Em primeiro lugar, é bom destacar o fato de que "a revolução não fora resultado de consenso dentro das Forças Armadas. Pelo contrário. Embora não tenha sido ainda feito um trabalho mais cuidadoso sobre seus aspectos multares, é fora de dúvida que a maior parte do êxito do movimento se deveu à ação dos dois grandes estados envolvidos - com suas poderosas polícias militares, tão antagonizadas pelas forças federais - e à participação popular, grande no Rio Grande do Sul e em Pernambuco."30
Em outros termos, constatação importante é a de que o grupo militar que se envolve na revolução e participa de sua preparação é uma minoria.31 Além de constituírem uma minoria dentro do Exército, os tenentes revolucionários têm em seu desfavor a condição de oficiais subalternos, o que significa dificuldades imensas para controlar essa instituição, essencialmente fundamentada na hierarquia.
Mas não só a cúpula do Exército se rebelou com o avanço dos tenentes, como já demonstramos em outros momentos deste trabalho. Há evidências de movimentos da jovem oficialidade de repúdio à desagregação da instituição, sendo o principal deles o que se denominou "União da Classe Militar".
Articulando principalmente capitães e majores, o movimento se desenvolveu entre os meses de agosto e novembro de 1931 (ou seja, na fase de maior preeminência política dos tenentes) no Rio de Janeiro, tendo como bandeira principal o desengajamento político do Exército.

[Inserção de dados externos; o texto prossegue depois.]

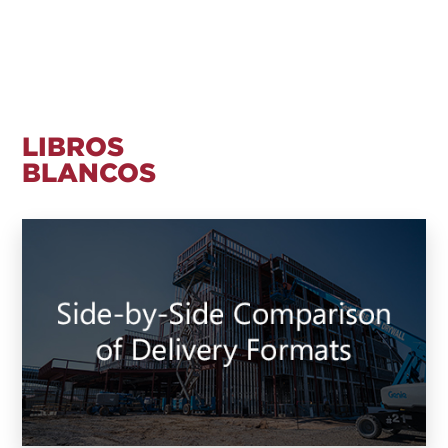
LIBROS
BLANCOS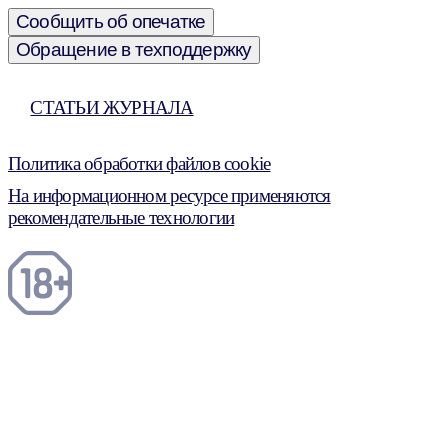
Сообщить об опечатке
Обращение в техподдержку
СТАТЬИ ЖУРНАЛА
Политика обработки файлов cookie
На информационном ресурсе применяются
рекомендательные технологии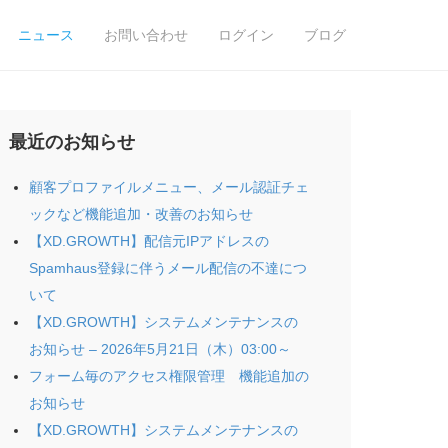
ニュース
お問い合わせ
ログイン
ブログ
最近のお知らせ
顧客プロファイルメニュー、メール認証チェ
ックなど機能追加・改善のお知らせ
【XD.GROWTH】配信元IPアドレスの
Spamhaus登録に伴うメール配信の不達につ
いて
【XD.GROWTH】システムメンテナンスの
お知らせ – 2026年5月21日（木）03:00～
フォーム毎のアクセス権限管理 機能追加の
お知らせ
【XD.GROWTH】システムメンテナンスの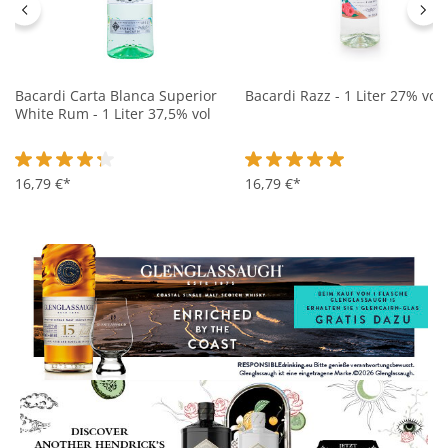
Bacardi Carta Blanca Superior
Bacardi Razz - 1 Liter 27% vol
White Rum - 1 Liter 37,5% vol
Durchschnittliche Bewertung von 4.3 von 5 Sternen
16,79 €*
Durchschnittliche Bewertung 
16,79 €*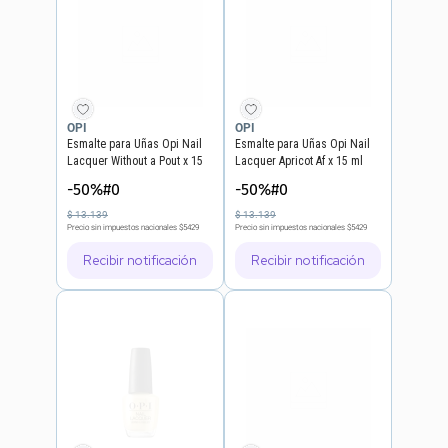
OPI
OPI
Esmalte para Uñas Opi Nail
Esmalte para Uñas Opi Nail
Lacquer Without a Pout x 15
Lacquer Apricot Af x 15 ml
ml
-50%#0
-50%#0
$
13
.
139
$
13
.
139
Precio sin impuestos nacionales
$5429
Precio sin impuestos nacionales
$5429
Recibir notificación
Recibir notificación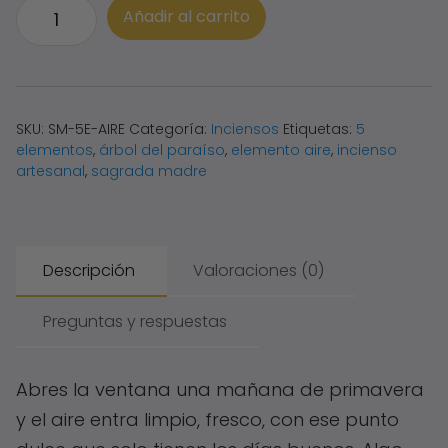
Incienso
Añadir al carrito
5
Elementos
Aire
·
Alegría
SKU:
SM-5E-AIRE
Categoría:
Inciensos
Etiquetas:
5
elementos
,
árbol del paraíso
,
elemento aire
,
incienso
|
artesanal
,
sagrada madre
Árbol
del
Paraíso
-
Descripción
Valoraciones (0)
Sagrada
Madre
Preguntas y respuestas
cantidad
Abres la ventana una mañana de primavera
y el aire entra limpio, fresco, con ese punto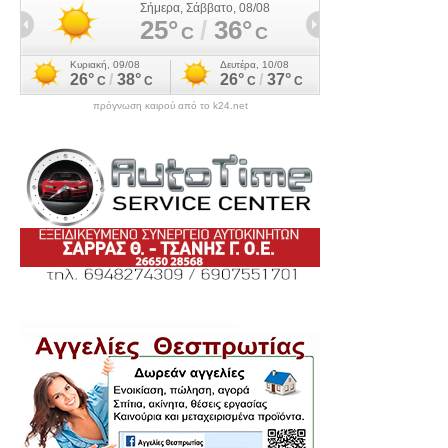
πρόγνωση καιρού από το k24.net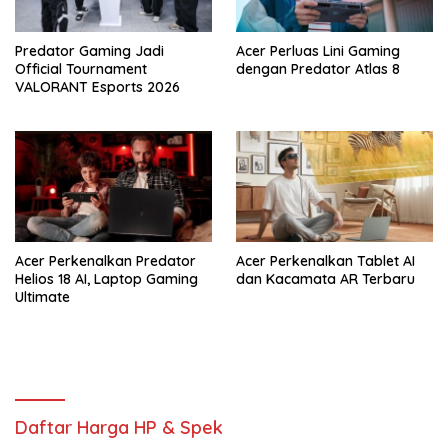
Predator Gaming Jadi
Acer Perluas Lini Gaming
Official Tournament
dengan Predator Atlas 8
VALORANT Esports 2026
Acer Perkenalkan Predator
Acer Perkenalkan Tablet AI
Helios 18 AI, Laptop Gaming
dan Kacamata AR Terbaru
Ultimate
Daftar Harga HP & Spek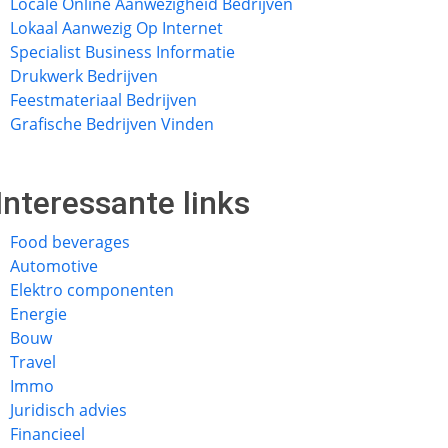
Locale Online Aanwezigheid Bedrijven
Lokaal Aanwezig Op Internet
Specialist Business Informatie
Drukwerk Bedrijven
Feestmateriaal Bedrijven
Grafische Bedrijven Vinden
Interessante links
Food beverages
Automotive
Elektro componenten
Energie
Bouw
Travel
Immo
Juridisch advies
Financieel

Os revolucionários eram o alvo explícito desses oficiais que consideravam que os tenentes estavam se tornando "joguetes na mão de políticos inescrupulosos" e envolvendo o Exército em suas disputas: "O nosso Juarez entrou com os seus tenentes por amor à classe e, ganha a revolução, abraçou-se à política, esquecendo o Exército. Agora os próprios políticos o abandonaram e ele quer o apoio da classe. (. . .) Situação particular do Exército serve de guarda aos tenentes interventores que estão brincando de administradores e aos políticos que disputam os cargos. A ala dos tenentes está mentindo à sua classe. Foram revolucionários por amor a ela e agora sé esquecem disso para depreciá-la e tomá-la desprestigiada no conceito público."32
É patente no documento o repúdio à instrumentalização política do Exército que os tenentes estavam propiciando, assim como fica evidente que esses oficiais - cujo lema era Paz, União e Trabalho - buscaram um oficial superior para liderar o movimento e assim legitimá-lo frente à corporação.

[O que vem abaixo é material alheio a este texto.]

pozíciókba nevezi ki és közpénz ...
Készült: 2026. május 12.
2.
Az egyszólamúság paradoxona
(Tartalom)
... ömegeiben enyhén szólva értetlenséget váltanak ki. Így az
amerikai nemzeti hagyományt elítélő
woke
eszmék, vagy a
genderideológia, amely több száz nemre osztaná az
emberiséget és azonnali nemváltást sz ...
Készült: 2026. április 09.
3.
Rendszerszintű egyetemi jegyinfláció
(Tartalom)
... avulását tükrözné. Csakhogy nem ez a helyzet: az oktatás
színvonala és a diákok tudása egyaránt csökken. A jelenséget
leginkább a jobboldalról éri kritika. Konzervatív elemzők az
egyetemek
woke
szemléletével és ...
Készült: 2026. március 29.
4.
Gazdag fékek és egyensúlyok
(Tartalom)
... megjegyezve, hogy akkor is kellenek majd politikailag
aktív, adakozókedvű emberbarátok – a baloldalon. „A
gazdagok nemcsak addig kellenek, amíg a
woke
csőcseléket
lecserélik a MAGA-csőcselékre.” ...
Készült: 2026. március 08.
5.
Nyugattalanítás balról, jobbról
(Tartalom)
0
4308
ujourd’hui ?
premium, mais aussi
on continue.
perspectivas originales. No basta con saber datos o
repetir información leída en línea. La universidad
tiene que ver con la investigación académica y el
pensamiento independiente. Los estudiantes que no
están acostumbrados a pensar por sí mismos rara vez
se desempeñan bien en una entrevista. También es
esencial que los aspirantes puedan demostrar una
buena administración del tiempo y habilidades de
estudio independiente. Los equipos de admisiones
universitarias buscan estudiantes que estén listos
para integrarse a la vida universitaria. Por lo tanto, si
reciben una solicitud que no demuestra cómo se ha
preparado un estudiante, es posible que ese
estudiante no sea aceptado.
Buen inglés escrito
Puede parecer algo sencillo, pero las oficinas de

O general mais insistentemente procurado para assumir esse papel foi Bertoldo Klinger, que estava "exilado" na circunscrição militar de Mato Grosso e quando veio de férias para a capital da República tentou obter o consenso dos generais em apoio ao movimento: "Entendemos, Mena e eu, que seria de mais efeito que os generais, todos solicitados pelos autores do projeto da 'União', dessem resposta coletiva, como primeira evidência de que entre eles reinava a ambicionada união. Ficamos bem certos de que, desse modo, não infringíamos o regulamento disciplinar, pois não se tratava de manifestação coletiva da espécie tão justamente condenada, catalogada como infração: tratava-se de um caso imprevisto, de apelo de subordinados em favor da disciplina, precisamente com a insopitável, indenegável resposta dos chefes invocados."33
O consenso entre os generais não foi obtido, o Ministro da Guerra "tenentista" Leite de Castro conseguiu abrandar os ânimos e o movimento fracassou; contribuiu, porém, bastante para generalizar a animosidade dos oficiais em relação ao tenentismo.
Essa animosidade foi amplamente capitalizada pelas "oligarquias fortes" em sua luta contra os tenentes. É o imbricamento, a que já nos referimos, entre a crise política global e a crise especificamente militar, que dilacera o Exército já que diferentes facções oligárquicas buscam diferentes facções militares em seu apoio.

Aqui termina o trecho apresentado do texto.